Question : Cisco Rv042 -- how do forwarding rules and firewall access rules work together?  And PPTP

Two part question:

Cisco Rv042 -- how do forwarding rules and firewall access rules work together?  Example, if I forward all port 25/SMTP  traffic from the Internet to a LAN IP 192.168.0.123, then what if there is an access rule to thwart that?  In fact there is, the default rules block all traffic from the WAN to the LAN.  Yet it seems to work fine.. as though forwading trumps access rules -- as though access rules are for non-forwaded traffic.  The RV-042 user guide does not make this clear.

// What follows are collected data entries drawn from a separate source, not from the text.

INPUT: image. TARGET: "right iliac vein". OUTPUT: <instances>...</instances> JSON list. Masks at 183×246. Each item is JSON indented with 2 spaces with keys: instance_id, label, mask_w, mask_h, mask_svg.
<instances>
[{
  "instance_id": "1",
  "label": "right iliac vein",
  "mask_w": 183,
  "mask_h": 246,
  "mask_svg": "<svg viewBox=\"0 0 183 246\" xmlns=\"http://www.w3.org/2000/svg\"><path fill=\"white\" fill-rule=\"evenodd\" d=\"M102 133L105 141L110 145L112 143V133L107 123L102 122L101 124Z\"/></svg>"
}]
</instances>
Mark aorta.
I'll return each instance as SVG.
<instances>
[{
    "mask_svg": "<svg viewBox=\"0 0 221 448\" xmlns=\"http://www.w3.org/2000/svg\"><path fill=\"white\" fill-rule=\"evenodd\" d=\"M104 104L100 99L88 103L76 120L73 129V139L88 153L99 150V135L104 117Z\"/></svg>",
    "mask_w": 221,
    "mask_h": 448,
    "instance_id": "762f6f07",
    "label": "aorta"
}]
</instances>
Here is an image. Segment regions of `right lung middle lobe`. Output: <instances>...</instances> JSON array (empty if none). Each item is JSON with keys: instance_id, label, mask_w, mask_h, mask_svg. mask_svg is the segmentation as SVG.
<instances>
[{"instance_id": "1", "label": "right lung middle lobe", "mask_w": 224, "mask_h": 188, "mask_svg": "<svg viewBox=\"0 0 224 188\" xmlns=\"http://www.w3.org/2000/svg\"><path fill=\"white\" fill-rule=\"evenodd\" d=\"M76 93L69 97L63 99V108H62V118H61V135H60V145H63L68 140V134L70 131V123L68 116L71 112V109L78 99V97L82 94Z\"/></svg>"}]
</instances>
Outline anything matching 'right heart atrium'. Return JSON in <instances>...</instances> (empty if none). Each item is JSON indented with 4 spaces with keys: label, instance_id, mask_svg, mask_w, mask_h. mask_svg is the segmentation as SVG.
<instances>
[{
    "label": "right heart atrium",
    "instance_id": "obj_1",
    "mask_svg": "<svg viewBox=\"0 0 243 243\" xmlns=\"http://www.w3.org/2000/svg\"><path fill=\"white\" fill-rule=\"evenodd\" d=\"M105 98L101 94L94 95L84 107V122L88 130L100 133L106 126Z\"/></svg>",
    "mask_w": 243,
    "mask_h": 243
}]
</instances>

Also, I have those three default rules for the Firewall Access rules -- two of which are (1) all traffic on LAN i/f for from any source to any dest is allowed, (2) any WAN1 traffic from  any src to any dest is *DENIED".  I don't mention the third because WAN2 is not used.

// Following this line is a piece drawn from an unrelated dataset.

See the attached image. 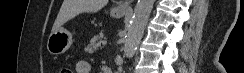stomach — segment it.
I'll use <instances>...</instances> for the list:
<instances>
[{"mask_svg": "<svg viewBox=\"0 0 244 73\" xmlns=\"http://www.w3.org/2000/svg\"><path fill=\"white\" fill-rule=\"evenodd\" d=\"M125 11L113 9L111 15L113 17H122ZM72 34L61 27L59 30L51 32L47 41V50L52 55H60L65 53L72 45Z\"/></svg>", "mask_w": 244, "mask_h": 73, "instance_id": "stomach-1", "label": "stomach"}]
</instances>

So, do I really need to set up firewall access allow/deny rules if the forwarding refers to ports like 21, 443, 1723, etc., to be forwarded to their respective LAN servers (say 192.168.0.123 for all of them in this example).  Not sure.  That is, since that forwarding seems to trump the "any WAN1 traffic to the LAN is denied access rule, what would be the point of adding any additional access/deny rules?

Part 2: For PPTP, I port forward 1723 to 192.168.0.123 but I do not do this for GRE -- in fact, I don't mention GRE anywhere -- is the GRE port (47) needed in a forwarding rule?   If so, why does VPN'ing seem to work without any forwading for GRE port 47 and with the default access rule "deny all WAN to LAN"?

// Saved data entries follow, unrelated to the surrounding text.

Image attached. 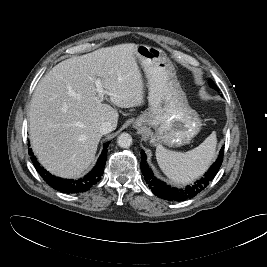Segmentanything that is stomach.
Instances as JSON below:
<instances>
[{
    "instance_id": "0dacf381",
    "label": "stomach",
    "mask_w": 267,
    "mask_h": 267,
    "mask_svg": "<svg viewBox=\"0 0 267 267\" xmlns=\"http://www.w3.org/2000/svg\"><path fill=\"white\" fill-rule=\"evenodd\" d=\"M135 56L147 80L149 108L133 126L138 130L153 127L150 143L154 146L179 147L189 143L202 124L189 106L177 80L175 66L165 52L156 47L137 45Z\"/></svg>"
}]
</instances>
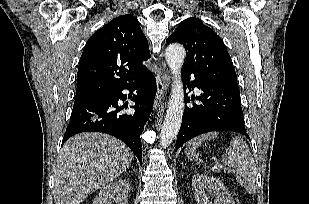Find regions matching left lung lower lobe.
I'll return each mask as SVG.
<instances>
[{"mask_svg": "<svg viewBox=\"0 0 309 204\" xmlns=\"http://www.w3.org/2000/svg\"><path fill=\"white\" fill-rule=\"evenodd\" d=\"M183 80L189 89L202 91L196 99L203 105L185 107L181 128L176 141V150L186 141L211 131H234L249 136L244 126L239 87L235 83L220 81L200 72L183 70ZM194 80L190 85V75ZM195 97H191L194 100ZM190 97H187V102ZM250 139V138H249Z\"/></svg>", "mask_w": 309, "mask_h": 204, "instance_id": "left-lung-lower-lobe-1", "label": "left lung lower lobe"}]
</instances>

Answer : Cisco Rv042 -- how do forwarding rules and firewall access rules work together?  And PPTP

I have spoken to the guys would really have development this and they are the guys from Linksys.  the is before cisco and linksys became one.  There advise was alway leave the firewall as is, and just use the forwards as to not unintentially allow unwanted traffic to flow in.  This is why there VPN client doesn't need any extra port open to work.